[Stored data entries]
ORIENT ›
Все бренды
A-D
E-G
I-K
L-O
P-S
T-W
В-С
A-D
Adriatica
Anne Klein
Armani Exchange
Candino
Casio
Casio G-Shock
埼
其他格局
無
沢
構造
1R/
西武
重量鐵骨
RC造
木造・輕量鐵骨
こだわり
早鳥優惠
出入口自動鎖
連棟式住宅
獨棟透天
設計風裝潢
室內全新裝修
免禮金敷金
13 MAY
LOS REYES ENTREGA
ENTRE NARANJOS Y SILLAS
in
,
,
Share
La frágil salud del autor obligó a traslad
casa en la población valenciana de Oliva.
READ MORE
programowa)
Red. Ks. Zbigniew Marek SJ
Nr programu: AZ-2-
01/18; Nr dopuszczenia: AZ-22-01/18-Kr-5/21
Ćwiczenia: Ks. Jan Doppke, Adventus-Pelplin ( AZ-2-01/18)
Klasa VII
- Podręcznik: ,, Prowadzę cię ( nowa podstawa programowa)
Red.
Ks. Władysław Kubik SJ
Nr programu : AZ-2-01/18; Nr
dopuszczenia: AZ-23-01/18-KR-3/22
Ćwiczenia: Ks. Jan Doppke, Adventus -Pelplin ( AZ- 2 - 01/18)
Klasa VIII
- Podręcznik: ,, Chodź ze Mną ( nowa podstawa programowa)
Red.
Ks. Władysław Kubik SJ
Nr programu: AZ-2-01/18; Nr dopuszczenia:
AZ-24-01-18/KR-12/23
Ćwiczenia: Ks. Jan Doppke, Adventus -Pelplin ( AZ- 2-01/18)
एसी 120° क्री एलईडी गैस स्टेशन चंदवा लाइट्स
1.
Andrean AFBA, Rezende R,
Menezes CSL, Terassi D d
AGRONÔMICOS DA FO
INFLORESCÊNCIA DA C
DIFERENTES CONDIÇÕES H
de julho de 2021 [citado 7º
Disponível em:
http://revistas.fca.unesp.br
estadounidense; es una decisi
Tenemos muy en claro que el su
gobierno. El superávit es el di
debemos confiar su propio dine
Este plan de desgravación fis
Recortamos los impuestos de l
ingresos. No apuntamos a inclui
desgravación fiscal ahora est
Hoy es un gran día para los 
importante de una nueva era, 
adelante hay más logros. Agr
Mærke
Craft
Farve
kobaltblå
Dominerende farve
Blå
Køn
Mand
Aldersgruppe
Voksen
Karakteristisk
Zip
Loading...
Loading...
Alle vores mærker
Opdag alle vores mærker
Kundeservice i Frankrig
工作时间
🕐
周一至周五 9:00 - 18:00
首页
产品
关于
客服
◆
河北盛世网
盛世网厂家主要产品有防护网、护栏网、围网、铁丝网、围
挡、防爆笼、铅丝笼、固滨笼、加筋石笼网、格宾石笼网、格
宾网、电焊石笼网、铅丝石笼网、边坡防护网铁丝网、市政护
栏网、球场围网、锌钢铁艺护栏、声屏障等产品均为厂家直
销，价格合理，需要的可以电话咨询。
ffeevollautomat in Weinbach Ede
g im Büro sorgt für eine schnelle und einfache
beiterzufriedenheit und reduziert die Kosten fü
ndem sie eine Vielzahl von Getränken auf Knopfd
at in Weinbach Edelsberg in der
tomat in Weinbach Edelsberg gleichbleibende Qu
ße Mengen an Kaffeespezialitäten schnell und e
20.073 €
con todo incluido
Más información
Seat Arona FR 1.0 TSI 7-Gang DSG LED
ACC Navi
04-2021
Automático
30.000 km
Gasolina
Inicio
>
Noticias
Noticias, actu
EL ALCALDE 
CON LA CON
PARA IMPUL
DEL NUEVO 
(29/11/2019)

> **What to produce**: All of the data above needs to be set down again exactly. Include every line.

> **Output below**:
ORIENT ›
Все бренды
A-D
E-G
I-K
L-O
P-S
T-W
В-С
A-D
Adriatica
Anne Klein
Armani Exchange
Candino
Casio
Casio G-Shock
埼
其他格局
無
沢
構造
1R/
西武
重量鐵骨
RC造
木造・輕量鐵骨
こだわり
早鳥優惠
出入口自動鎖
連棟式住宅
獨棟透天
設計風裝潢
室內全新裝修
免禮金敷金
13 MAY
LOS REYES ENTREGA
ENTRE NARANJOS Y SILLAS
in
,
,
Share
La frágil salud del autor obligó a traslad
casa en la población valenciana de Oliva.
READ MORE
programowa)
Red. Ks. Zbigniew Marek SJ
Nr programu: AZ-2-
01/18; Nr dopuszczenia: AZ-22-01/18-Kr-5/21
Ćwiczenia: Ks. Jan Doppke, Adventus-Pelplin ( AZ-2-01/18)
Klasa VII
- Podręcznik: ,, Prowadzę cię ( nowa podstawa programowa)
Red.
Ks. Władysław Kubik SJ
Nr programu : AZ-2-01/18; Nr
dopuszczenia: AZ-23-01/18-KR-3/22
Ćwiczenia: Ks. Jan Doppke, Adventus -Pelplin ( AZ- 2 - 01/18)
Klasa VIII
- Podręcznik: ,, Chodź ze Mną ( nowa podstawa programowa)
Red.
Ks. Władysław Kubik SJ
Nr programu: AZ-2-01/18; Nr dopuszczenia:
AZ-24-01-18/KR-12/23
Ćwiczenia: Ks. Jan Doppke, Adventus -Pelplin ( AZ- 2-01/18)
एसी 120° क्री एलईडी गैस स्टेशन चंदवा लाइट्स
1.
Andrean AFBA, Rezende R,
Menezes CSL, Terassi D d
AGRONÔMICOS DA FO
INFLORESCÊNCIA DA C
DIFERENTES CONDIÇÕES H
de julho de 2021 [citado 7º
Disponível em:
http://revistas.fca.unesp.br
estadounidense; es una decisi
Tenemos muy en claro que el su
gobierno. El superávit es el di
debemos confiar su propio dine
Este plan de desgravación fis
Recortamos los impuestos de l
ingresos. No apuntamos a inclui
desgravación fiscal ahora est
Hoy es un gran día para los 
importante de una nueva era, 
adelante hay más logros. Agr
Mærke
Craft
Farve
kobaltblå
Dominerende farve
Blå
Køn
Mand
Aldersgruppe
Voksen
Karakteristisk
Zip
Loading...
Loading...
Alle vores mærker
Opdag alle vores mærker
Kundeservice i Frankrig
工作时间
🕐
周一至周五 9:00 - 18:00
首页
产品
关于
客服
◆
河北盛世网
盛世网厂家主要产品有防护网、护栏网、围网、铁丝网、围
挡、防爆笼、铅丝笼、固滨笼、加筋石笼网、格宾石笼网、格
宾网、电焊石笼网、铅丝石笼网、边坡防护网铁丝网、市政护
栏网、球场围网、锌钢铁艺护栏、声屏障等产品均为厂家直
销，价格合理，需要的可以电话咨询。
ffeevollautomat in Weinbach Ede
g im Büro sorgt für eine schnelle und einfache
beiterzufriedenheit und reduziert die Kosten fü
ndem sie eine Vielzahl von Getränken auf Knopfd
at in Weinbach Edelsberg in der
tomat in Weinbach Edelsberg gleichbleibende Qu
ße Mengen an Kaffeespezialitäten schnell und e
20.073 €
con todo incluido
Más información
Seat Arona FR 1.0 TSI 7-Gang DSG LED
ACC Navi
04-2021
Automático
30.000 km
Gasolina
Inicio
>
Noticias
Noticias, actu
EL ALCALDE 
CON LA CON
PARA IMPUL
DEL NUEVO 
(29/11/2019)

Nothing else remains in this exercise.